Verified codec behaviour
- Round-trip: 42/42 molecules recover their constitution in both Kekulé and aromatic modes — including fused/bridged systems (naphthalene, indole, adamantane, caffeine, purine, quinoline, nicotine) and ions (nitromethane, acetate, ammonium, Na⁺·Cl⁻).
- Stereo: 26/26 chiral / E-Z molecules round-trip in both modes — L-alanine, (S)-ibuprofen, meso vs.

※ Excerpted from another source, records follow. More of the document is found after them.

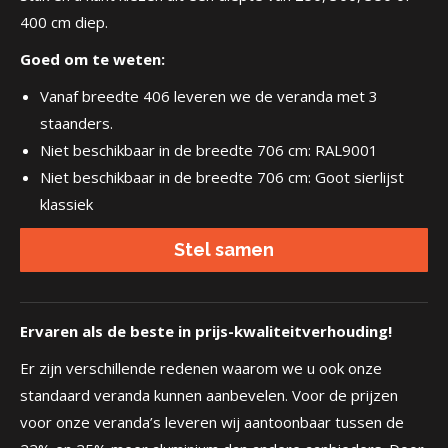
400 cm diep.
Goed om te weten:
Vanaf breedte 406 leveren we de veranda met 3
staanders.
Niet beschikbaar in de breedte 706 cm: RAL9001
Niet beschikbaar in de breedte 706 cm: Goot sierlijst
klassiek
Stel samen
Ervaren als de beste in prijs-kwaliteitverhouding!
Er zijn verschillende redenen waarom we u ook onze
standaard veranda kunnen aanbevelen. Voor de prijzen
voor onze veranda’s leveren wij aantoonbaar tussen de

L-tartaric acid, menthol, L-DOPA, adrenaline, carvone, fumaric/maleic acid, conjugated dienes, mixed chiral + E/Z.
- Validity: 10,000/10,000 random and mutated strings decode to a sanitizable molecule with 0 crashes.
Limitations
Stereochemistry is partial. Tetrahedral chirality and E/Z double bonds round-trip on 26/26 test cases. Allene/axial/planar chirality, atropisomers, and non-tetrahedral stereo centres fall back to unspecified.
The valence state machine is approximate. A hand-rolled charge→valence rule, correct for common ions but liable to mis-clamp hypervalent, organometallic, or unusual-charge atoms. It is not a substitute for RDKit's model.
Insertion/deletion is non-local. Inserting or deleting an atom shifts every
^dthat spans the edit point. Inherent to relative back-references; applies equally to DeepSMILES.Not a canonical hash. One molecule has many valid BRAID strings. The encoder uses RDKit canonical-rank rooting for determinism, but uniqueness is not proven.
Citation
BRAID is a recombination of published mechanisms. Please cite the underlying work:
- O'Boyle, N. & Dalke, A. DeepSMILES: An Adaptation of SMILES for Use in Machine-Learning of Chemical Structures. ChemRxiv, 2018.
- Krenn, M. et al. Self-Referencing Embedded Strings (SELFIES): A 100% robust molecular string representation. Machine Learning: Science and Technology, 2020.
- Noutahi, E. et al. Gotta be SAFE: A New Framework for Molecular Design. 2023.
- Weininger, D. SMILES, a chemical language and information system. J. Chem. Inf. Comput. Sci., 1988.